Şüphesiz bu pratik, aslında 1960’lı yıllardan sonra Batı’da yaygınlık kazanan “tiyatroyu araçsallaştırma” girişimlerinin politik bir türevi olarak da görülebilir. Ancak Boal’in kendisi yaptığı işi “tiyatronun kökenlerine dönüş” olarak görmekteydi. Ona göre tiyatro dythirambostörenlerinde kolektif bir politik eylem biçimi olarak doğmuştu. Ancak Yunan site devleti bu kontrolsüz eylem biçimini denetimi altın almak ve ehlileştirmek için tragedya ve komedyayı üretmişti. Sonra Aristo çıkıp bu yeni tiyatro modelinin kuramsal çerçevesini belirlemiş, böylece onu kalıcı hale getirmişti. Boal’e göre bu model, seyircileri “oditoryum” adlı bir bölgeye sıkıştırarak etkisizleştirmiş ve asıl eyleme yetkisini -aynı zamanda devlet memurları olan- oyuncuların tekeline vermişti. Trajik kahraman-özdeşleşme-katharsis kavramlarına dayalı bu model ufak tefek değişimler geçirerek yirminci yüzyılın başına kadar hâkim tiyatral anlayış olmayı sürdürmüştü. Sonra Brecht çıkmış ve bu modele ilk devrimci darbeyi vurmuştu. Onun kuramında yeni bir üçleme önplana çıkmıştı: nesne karakter-yabancılaştırma-toplumsal eleştiri. Bu çok önemli bir kazanımdı ancak Aristo’nun baskıcı poetikasından kurtulmak için hala atılması gereken son bir adım vardı: Seyirci-oyuncu ayrımını sona erdirmek ve kolektif gösteri modelini yeniden canlandırmak. Boal kendi tekniklerini tümüyle bunu gerçekleştirme amacı üzerine inşa etmişti: İmge Tiyatrosu, Forum Tiyatrosu, Gazete Tiyatrosu, Görünmez Tiyatro vs… türünden Ezilenlerin Tiyatrosu’nun bilinen tüm tiyatral teknikleri bu ilkeyi merkezine almaktaydı. 
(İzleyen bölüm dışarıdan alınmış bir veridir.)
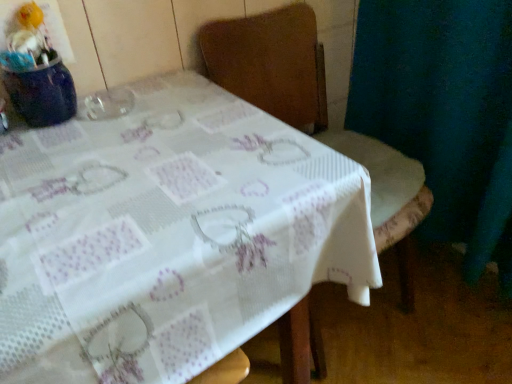 Question: Is wooden chair at center taller or shorter than white printed fabric at center?

Choices:
 (A) short
 (B) tall

Answer: (B)

Question: Looking at their shapes, would you say wooden chair at center is wider or thinner than white printed fabric at center?

Choices:
 (A) thin
 (B) wide

Answer: (A)

Question: Considering their positions, is wooden chair at center located in front of or behind white printed fabric at center?

Choices:
 (A) behind
 (B) front

Answer: (A)

Question: From the image's perspective, is white printed fabric at center positioned above or below wooden chair at center?

Choices:
 (A) below
 (B) above

Answer: (A)

Question: Considering their positions, is white printed fabric at center located in front of or behind wooden chair at center?

Choices:
 (A) behind
 (B) front

Answer: (B)

Question: Is white printed fabric at center taller or shorter than wooden chair at center?

Choices:
 (A) tall
 (B) short

Answer: (B)

Question: Is white printed fabric at center spatially inside wooden chair at center, or outside of it?

Choices:
 (A) inside
 (B) outside

Answer: (B) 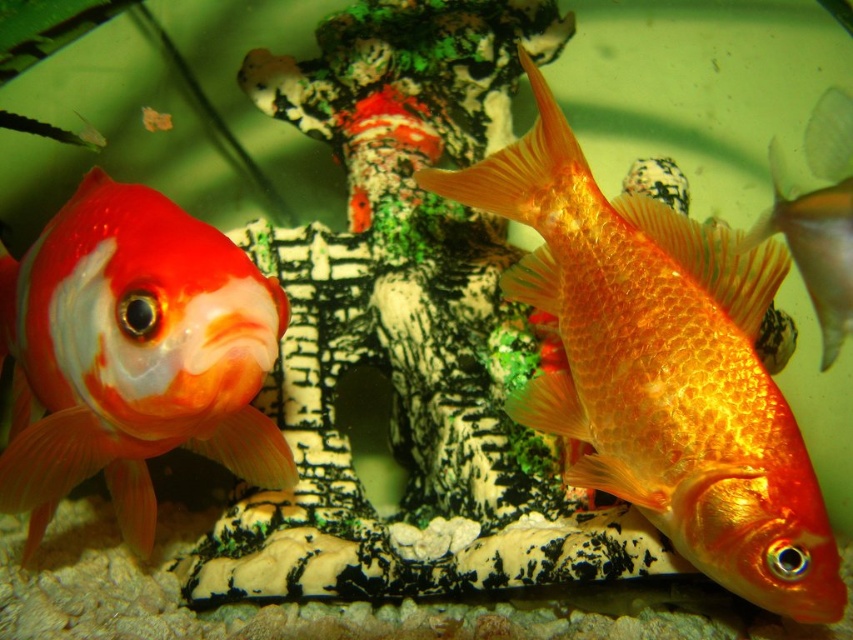 Question: Does shiny orange fish at center appear on the left side of shiny orange fish at right?

Choices:
 (A) no
 (B) yes

Answer: (B)

Question: Based on their relative distances, which object is farther from the shiny orange goldfish at left?

Choices:
 (A) shiny orange fish at center
 (B) shiny orange fish at right

Answer: (B)

Question: Does shiny orange fish at center have a lesser width compared to shiny orange fish at right?

Choices:
 (A) yes
 (B) no

Answer: (B)

Question: Which of the following is the farthest from the observer?

Choices:
 (A) shiny orange fish at center
 (B) shiny orange fish at right
 (C) shiny orange goldfish at left

Answer: (B)

Question: Observing the image, what is the correct spatial positioning of shiny orange fish at center in reference to shiny orange fish at right?

Choices:
 (A) above
 (B) below

Answer: (B)

Question: Which is farther from the shiny orange goldfish at left?

Choices:
 (A) shiny orange fish at center
 (B) shiny orange fish at right

Answer: (B) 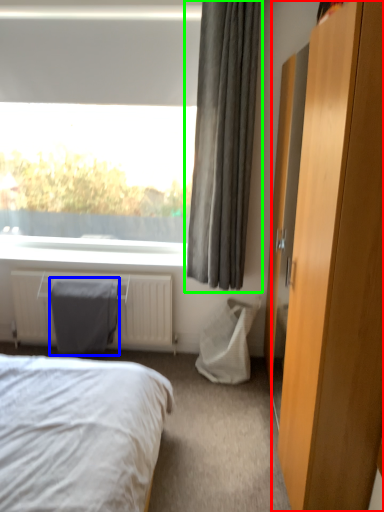 Question: Based on their relative distances, which object is farther from dresser (highlighted by a red box)? Choose from gray (highlighted by a blue box) and curtain (highlighted by a green box).

Choices:
 (A) gray
 (B) curtain

Answer: (A) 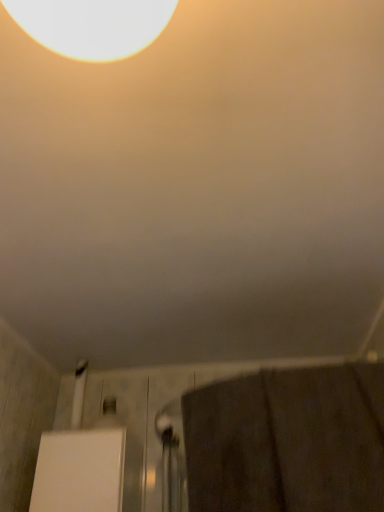 Question: Is brown textured towel at lower right at the right side of white glossy lampshade at upper left?

Choices:
 (A) yes
 (B) no

Answer: (A)

Question: Does brown textured towel at lower right appear on the left side of white glossy lampshade at upper left?

Choices:
 (A) no
 (B) yes

Answer: (A)

Question: From a real-world perspective, is brown textured towel at lower right physically below white glossy lampshade at upper left?

Choices:
 (A) no
 (B) yes

Answer: (B)

Question: From the image's perspective, is brown textured towel at lower right on white glossy lampshade at upper left?

Choices:
 (A) no
 (B) yes

Answer: (A)

Question: Can you confirm if brown textured towel at lower right is taller than white glossy lampshade at upper left?

Choices:
 (A) yes
 (B) no

Answer: (A)

Question: Is brown textured towel at lower right not close to white glossy lampshade at upper left?

Choices:
 (A) yes
 (B) no

Answer: (B)

Question: Does white glossy lampshade at upper left have a lesser height compared to brown textured towel at lower right?

Choices:
 (A) no
 (B) yes

Answer: (B)

Question: Is white glossy lampshade at upper left facing away from brown textured towel at lower right?

Choices:
 (A) yes
 (B) no

Answer: (B)

Question: Considering the relative positions of white glossy lampshade at upper left and brown textured towel at lower right in the image provided, is white glossy lampshade at upper left to the right of brown textured towel at lower right from the viewer's perspective?

Choices:
 (A) yes
 (B) no

Answer: (B)

Question: Does white glossy lampshade at upper left lie in front of brown textured towel at lower right?

Choices:
 (A) no
 (B) yes

Answer: (B)

Question: Are white glossy lampshade at upper left and brown textured towel at lower right beside each other?

Choices:
 (A) yes
 (B) no

Answer: (B)

Question: Is white glossy lampshade at upper left wider than brown textured towel at lower right?

Choices:
 (A) no
 (B) yes

Answer: (A)

Question: Relative to white glossy lampshade at upper left, is brown textured towel at lower right in front or behind?

Choices:
 (A) behind
 (B) front

Answer: (A) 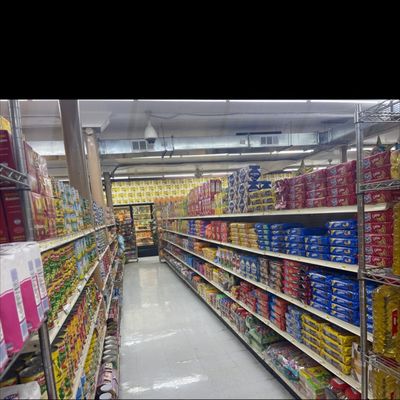 Image resolution: width=400 pixels, height=400 pixels. Identify the location of security camera. (152, 138). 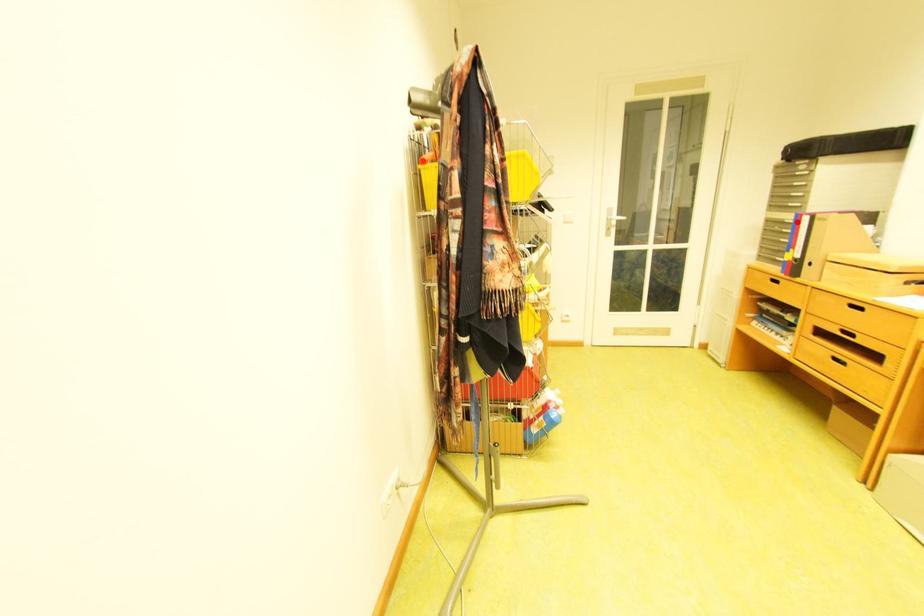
Boal Peru sonrasında Avrupa’nın refah devletlerinden Asya’nın en fakir bölgelerine kadar dolaştı ve milyonlarca insanla yıllar boyunca birçok atölye ve çalışma yürüttü. 1986 yılında ülkesine döndüğünde adı uluslararası tiyatro camiasında tanınan bir tiyatrocu haline gelmişti. 1990’lı yıllarda bu deneyimlerini diğer insanlarla paylaşmak için o güne kadar geliştirdiği çeşitli tekniklerin bir sunumu olan “Oyuncular ve Oyuncu Olmayanlar İçin Oyunlar” ve daha çok kendi tekniklerinin psikotörapatik kullanımına dönük deyimlerini içeren “Arzu Gökkuşağı” adlı kitaplarını yazdı. Aynı dönemde politikaya atıldı ve İşçi Partisi’nin politik kampanyalarında önemli roller üstlendi. Seçmenlerden Lula’dan istediklerini tiyatral teknikler aracılığıyla dile getirmelerini istedi, Ezilenlerin Tiyatrosu’nu politikanın hizmetine soktu. Bu durumu bir konuşmasında şöyle değerlendirmişti: “60'larda tiyatro politikleşmişti; bugün 90'larda politikayı tiyatrallaştırmanın zamanı gelmiştir.” İşçi Partisi’nin seçim zaferinin ardından Ezilenlerin Tiyatrosu yaklaşımına dayalı tiyatro girişimleri kurumsallaşma yolunda önemli adımlar atma fırsatını buldular. Rio’daki Ezilenlerin Tiyatrosu Merkezi geniş bir ağ şeklinde ülke çağında örgütlendi ve Boal tiyatroyu politika yapmanın bir aracı haline getirmek için “Yasama Tiyatrosu” adını verdiği teknikleri üretmeye girişti. Boal yapılan işi politikanın demokratikleştirilmesi olarak görmekteydi. “Ezilenlerin Tiyatrosu” tiyatroyu, “Arzu Gökkuşağı” psikoterapiyi demokratikleştirmişti ve şimdi de politika tiyatro yoluyla demokratikleştirilmeye çalışılmaktaydı. 

Augusto Boal tüm yaşamını tiyatronun politik bir araç olarak yaşamı değiştirmek için kullanılması için teknikler üretmeye adamış bir tiyatro adamıydı. Ve şüphesiz onun eksikliğinde bu konudaki idealizmimizin de eksildiğini hissedeceğiz. “Seyirci kalmaya” karşı çıkmış birisi olarak onun artık oyuna katılamayacağını düşünmek üzücü. Eskilerin dediği gibi: Ruhu şad olsun.